Isolation of Subcellular Fractions.

A ⁷⁵Se-labeled mouse testis (0.2 g; wild type; 7 months old) was homogenized in 5 vol of ice-cold 0.25 M sucrose/5 mM Tris⋅HCl, pH 7.2/1 mM MgCl₂/1 mM PMSF/5 μg/ml aprotinin/5 μg/ml leupeptin/5 μg/ml pepstatin A. The homogenized solution was separated in four steps as follows: (i) The solution was settled by gravity for 20 min to remove unbroken cells. (ii) The liquid fraction was removed and centrifuged at 1,000 g for 20 min. The pellet was considered as the nuclear fraction. (iii) The remaining supernatant was centrifuged at 10,000 g for 20 min. The pellet was considered as the mitochondrial fraction; and (iv) the remaining supernatant was centrifuged at 105,000 g for 2 h. The pellet was considered as the microsomal fraction and the supernatant as the cytosolic fraction. The nuclear, mitochondrial, and microsomal fractions were washed in the homogenization buffer and recentrifuged twice before use (17). Mouse tissues metabolically labeled with ⁷⁵Se were obtained as described (18).

Gel Filtration.

Mouse testes were homogenized and centrifuged to remove nuclear and mitochondrial fractions as described above.
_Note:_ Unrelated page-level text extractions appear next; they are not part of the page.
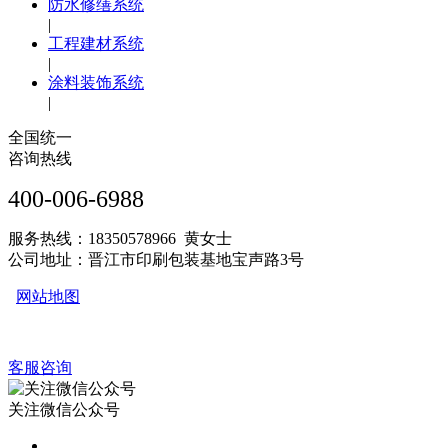
防水修缮系统
|
工程建材系统
|
涂料装饰系统
|
全国统一
咨询热线
400-006-6988
服务热线：18350578966 黄女士
公司地址：晋江市印刷包装基地宝声路3号
网站地图
客服咨询
关注微信公众号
The supernatant containing microsomal and cytosolic fractions (0.8 ml, 4 mg total protein) was applied onto a Superose 6 column (1 × 50 cm, ≈40 ml) that had been equilibrated in 5 mM Tris⋅HCl, pH 7.5/0.25 M sucrose/0.1 M NaCl/1 mM PMSF, followed by elution of proteins in the same solution. TGR was detected in the column fractions by using immunoblot assays. K_av was calculated as K_av = (V_elution − V_void)/(V_total − V_void), where V is the volume, and compared with K_av of standards. The standards used were aldolase (158 kDa), catalase (232 kDa), ferritin (440 kDa), and thyroglobulin (669 kDa). Blue Dextran 2000 was used to determine the column void volume.

Immunoprecipitation.

The rat testes microsomal fraction was sonicated in the solution containing 50 mM Tris⋅HCl, 150 mM NaCl, and 1% IGEPAL CA-630, pH 7.4 (immunoprecipitation buffer). The sonicate was divided into five fractions each containing 500 μg of protein, which were supplemented with either 100 μM H₂O₂, 5 mM DTT, 5 mM NADPH, 5 mM GSH, or water. Each fraction was additionally supplemented with antibodies specific for TGR (4 μg), and the resulting solutions (1 ml each) were rotated for 1.5 h at 4°C. Subsequently, 100 μl of protein A Sepharose was added to each tube and the samples were rotated for an additional hour at 4°C. After a brief centrifugation, the supernatants were removed and concentrated by using Microcon (Millipore) microconcentrators. The pellets were washed four times with 1 ml of the ice-cold immunoprecipitation buffer and used as immunoprecipitate. Both types of samples were subjected to SDS/PAGE analysis under denaturing conditions followed by immunoblot detection with antibodies specific for TGR (19).

Molecular Modeling.

The sybyl 6.6 software package (Tripos Associates, St. Louis) was used to build a molecular model of the TGR homodimer. The homology modeling of the pyridine nucleotide disulfide oxidoreductase and Grx portions of TGR was performed separately by using the composer module of sybyl. The Grx domain was modeled starting with Gly-37. Probable conformations of the nine-residue peptide that linked the TR and Grx portions of TGR were determined by using methods of secondary structure prediction as implemented in sybyl. The conformations were energy-minimized and visually inspected to provide close proximity of the functionally important residues. The homodimer was built from the monomeric chains by superimposing the conservative residues of the active site in the model and the used crystal or NMR structures by using the fit procedure. Energy refinement (500 iterations of energy minimization) was performed with the Kollman all-atom force field and the Kollman charges. The distance-dependent dielectric model (with ɛ equal to 4r) was used for electrostatic energy calculations. The force field parameters and partial atomic charges for the Sec residue were as in ref. 45. The protable module of sybyl was used to assess the quality of the structural model. Approximately 99% of the modeled residues occupied conformationally allowed regions of the Ramachandran plot. Only three cis-peptide bonds were found in the model. Two of them, Val-92–Pro-93 and His-588–Pro-589, were adopted from the template molecules, 1JHB and 1FEC, respectively. The third cis-peptide bond, Gly-612–Cys-613, was necessary to ensure a low-energy conformation of selenosulfide bond formed by the Cys-613–Sec-614 pair in the oxidized state.

Results and Discussion

Cloning and Structural Features of a Mouse Testis TGR.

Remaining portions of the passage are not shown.